The engineering change required to remedy the problem was very simple and effective. Increasing the heat sink size by 50% reduced the component temperature to well within acceptable operating range and even continuous operation at 100% load did not increase the charging board operating temperature. 
  
So, it was that the unit was overheating, or the main board with put stage was overheating – that would be disastrous. It was one of the auxiliary boards with heat sink required to be added juts to one element. Let agree that is very different matter and I do understand that PurePower advised the customer to do it itself. Those types of requests did happen to me, not only with PurePower but with some other manufactures. I would deny to do it if it was the PP2000 main heat sink but to put a few standard heat sink on a few transistors or diodes – that I would comply.  For sure not everyone would be happy about it and I perfectly understand the hifigeekgirl disappointment. Still, from the perspective of the entire design that is not a lethal fault. What I more would be curious to know would be what specific condition of the hifigeekgirl operation or setup made it possible and why it did not manifest itself during the testing. Well, as you understand there is a big difference between the statements: “the unit is overheating” and “something specific makes one a charging transistor overheating but might be cured by putting a  heat think on that transistor”.

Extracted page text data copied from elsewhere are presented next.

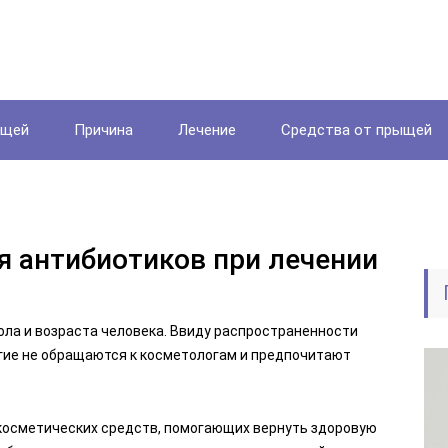
ыщей
Причина
Лечение
Средства от прыщей
 антибиотиков при лечении
пола и возраста человека. Ввиду распространенности
гие не обращаются к косметологам и предпочитают
 косметических средств, помогающих вернуть здоровую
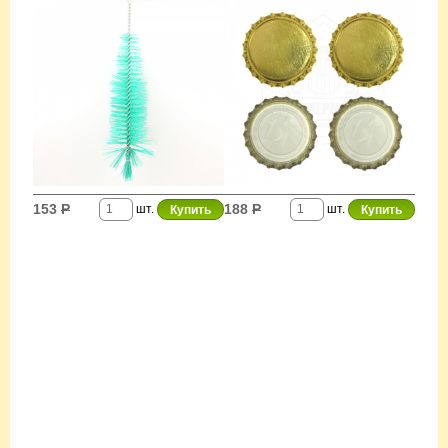
153
Р
188
Р
шт.
шт.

Again, I am not in the business of defending PurePower but let differentiate the superficial sensationalism from the actual facts.  For sure the unit that PurePower took from Adrian and seemingly from other to repair and never returned is not superficial sensationalism and I wish they did rectify the situation but from the stories I heard so far about the new PP2000+ does not credibly inform me about anything positive or negative about the new PurePower production.